I've now discovered that if I disconnect the network cable during boot up then
it starts normally, every time. Only with the network cable connected does the
slowness occur. The network interface is detected as
e1000: eth1: e1000_probe: Intel(R) PRO/1000 Network Connection
02:0c.0 Ethernet controller: Intel Corporation 82540EM Gigabit Ethernet
Controller (rev 02)
It's plugged into a cheap Belkin 8-port 10/100 switch.
Maybe John has some ideas?
If you boot-up w/ the network unplugged, then plug-in the network and ifup the
interface, do you still get the problem?
Have you tried other network cards with this box, plugged-in to the same
network port? And/or other boxes plugged-in to the same port? Do they behave
If you boot-up w/ the card plugged-in (so you get the "slowness"), then unplug
the card, does the slowness disappear? If the slowness disappears after
unplugging (or if you can survive the slowness long enough), please post the
contents of /proc/interrupts.
I would tend to suspect that there is a problem w/ the card, perhaps resulting
in an inordinately large amount of interrupts being processed? Just a guess,
It Comment #2 It was said "I don't think that this is a Dell issue - I am
running Enterprise 3 on an old PII 400 MHz machine, too, and this same problem
has happened once on shutdown." is this still true?
Are both of these systems plugged into the same "cheap Belkin 8-port 10/100
switch"? If so can you move them to a different switch. Also by the sounds of it
the belkin does not have a managment interface. If it does could you get the
port statistics for the system that are having the issues.

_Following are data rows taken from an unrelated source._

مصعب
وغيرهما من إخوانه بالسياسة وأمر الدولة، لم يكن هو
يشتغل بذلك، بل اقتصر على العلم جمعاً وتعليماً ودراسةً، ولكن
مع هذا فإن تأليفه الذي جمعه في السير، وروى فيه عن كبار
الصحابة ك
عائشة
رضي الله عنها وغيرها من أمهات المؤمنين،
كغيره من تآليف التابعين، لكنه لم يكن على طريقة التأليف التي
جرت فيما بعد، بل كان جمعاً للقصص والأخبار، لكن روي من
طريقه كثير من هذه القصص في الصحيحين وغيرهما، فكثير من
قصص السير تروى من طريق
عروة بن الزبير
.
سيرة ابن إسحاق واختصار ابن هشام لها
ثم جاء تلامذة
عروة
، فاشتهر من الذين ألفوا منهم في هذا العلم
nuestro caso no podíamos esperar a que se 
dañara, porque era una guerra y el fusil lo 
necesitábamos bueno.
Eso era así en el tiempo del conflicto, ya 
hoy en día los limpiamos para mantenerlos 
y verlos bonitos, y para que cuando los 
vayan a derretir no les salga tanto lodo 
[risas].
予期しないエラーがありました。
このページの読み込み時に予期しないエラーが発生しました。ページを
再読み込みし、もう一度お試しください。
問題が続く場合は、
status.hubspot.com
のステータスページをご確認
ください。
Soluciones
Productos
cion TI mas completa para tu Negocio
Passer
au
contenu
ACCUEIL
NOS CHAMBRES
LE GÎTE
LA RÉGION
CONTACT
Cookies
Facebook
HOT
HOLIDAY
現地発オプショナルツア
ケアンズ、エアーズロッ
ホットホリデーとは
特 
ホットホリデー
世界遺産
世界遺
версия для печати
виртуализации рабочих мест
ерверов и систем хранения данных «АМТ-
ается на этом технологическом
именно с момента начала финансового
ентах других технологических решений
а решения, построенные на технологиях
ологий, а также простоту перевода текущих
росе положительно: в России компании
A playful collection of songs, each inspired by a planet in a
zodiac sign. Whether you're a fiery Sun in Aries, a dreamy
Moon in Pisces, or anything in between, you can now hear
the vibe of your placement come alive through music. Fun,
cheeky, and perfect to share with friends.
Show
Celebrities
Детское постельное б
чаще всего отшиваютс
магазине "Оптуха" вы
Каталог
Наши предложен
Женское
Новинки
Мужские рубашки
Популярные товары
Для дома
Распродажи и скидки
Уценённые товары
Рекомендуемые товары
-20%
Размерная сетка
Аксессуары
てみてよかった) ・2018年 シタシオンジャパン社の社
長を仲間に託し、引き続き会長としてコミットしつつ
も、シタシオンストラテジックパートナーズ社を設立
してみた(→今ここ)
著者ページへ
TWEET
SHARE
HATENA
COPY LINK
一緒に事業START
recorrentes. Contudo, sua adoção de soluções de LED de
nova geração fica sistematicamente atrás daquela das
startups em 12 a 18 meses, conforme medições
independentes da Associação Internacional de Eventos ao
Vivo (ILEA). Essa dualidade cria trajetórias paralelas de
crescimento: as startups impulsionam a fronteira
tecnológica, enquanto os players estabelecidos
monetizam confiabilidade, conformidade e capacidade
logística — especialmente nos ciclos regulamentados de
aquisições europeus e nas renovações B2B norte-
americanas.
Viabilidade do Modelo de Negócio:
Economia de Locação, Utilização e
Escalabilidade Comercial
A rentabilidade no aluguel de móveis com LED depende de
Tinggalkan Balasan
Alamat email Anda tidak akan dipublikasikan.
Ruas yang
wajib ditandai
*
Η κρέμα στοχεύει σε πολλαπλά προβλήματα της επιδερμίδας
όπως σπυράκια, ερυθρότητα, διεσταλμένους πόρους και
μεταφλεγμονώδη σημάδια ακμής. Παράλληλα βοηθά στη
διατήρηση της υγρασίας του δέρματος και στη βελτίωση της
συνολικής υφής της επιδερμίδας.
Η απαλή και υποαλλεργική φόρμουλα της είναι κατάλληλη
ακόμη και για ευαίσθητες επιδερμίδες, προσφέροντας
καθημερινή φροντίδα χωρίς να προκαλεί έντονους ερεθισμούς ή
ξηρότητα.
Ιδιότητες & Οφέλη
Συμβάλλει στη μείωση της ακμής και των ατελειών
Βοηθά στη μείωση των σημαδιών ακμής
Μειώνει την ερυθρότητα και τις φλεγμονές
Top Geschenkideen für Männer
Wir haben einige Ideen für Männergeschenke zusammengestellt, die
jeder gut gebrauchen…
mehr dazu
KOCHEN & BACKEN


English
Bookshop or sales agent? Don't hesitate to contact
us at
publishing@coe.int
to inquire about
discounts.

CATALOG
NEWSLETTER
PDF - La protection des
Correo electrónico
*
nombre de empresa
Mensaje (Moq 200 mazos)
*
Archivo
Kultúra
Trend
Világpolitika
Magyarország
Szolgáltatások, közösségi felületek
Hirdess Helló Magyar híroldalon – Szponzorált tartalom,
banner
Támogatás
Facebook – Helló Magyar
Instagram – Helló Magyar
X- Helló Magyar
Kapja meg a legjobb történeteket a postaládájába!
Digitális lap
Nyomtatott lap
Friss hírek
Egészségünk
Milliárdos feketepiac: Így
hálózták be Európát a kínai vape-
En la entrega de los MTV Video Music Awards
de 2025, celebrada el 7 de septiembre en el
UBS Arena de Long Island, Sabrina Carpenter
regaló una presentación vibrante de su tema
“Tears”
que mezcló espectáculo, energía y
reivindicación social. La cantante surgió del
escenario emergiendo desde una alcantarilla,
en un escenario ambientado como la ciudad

I would also like to confirm that this issue happens regardless if you do a
shutdown -h or a shutdown -r correct.
Could you also check if your system is running DKMS.
/sbin/chkconfig --list | grep dkms
If it is could you send the status of the DKMS application.
It has happened on the pII 400 machine just once more, when I rebooted after
installing Update 5. This machine is connected to a Netgear 10/100 hub on a
different LAN segment. However, it sorted itself out and, after about 45
minutes, was accepting SSH sessions again.
Back to the Dell machine - the Belkin is unmanaged.
It happens less frequently with a shutdown -h (including power-off). It also
seems to happen more when the environment is hot. Sounds odd, I know, but it
has happened less in winter when the room is around 20C than summer when it's
up to 30C.
I have a second card in the Dell - a cheap RealTek. This one doesn't appear to
cause any problems but it is plugged into a separate hub.
I'll try a different switch and report back.
Reassigning this to John Linville and reverting state to NEEDINFO.
I'm going to close this based on inactivity. Please reopen if the problem
remains and include the information discussed in comment 9 through comment 11.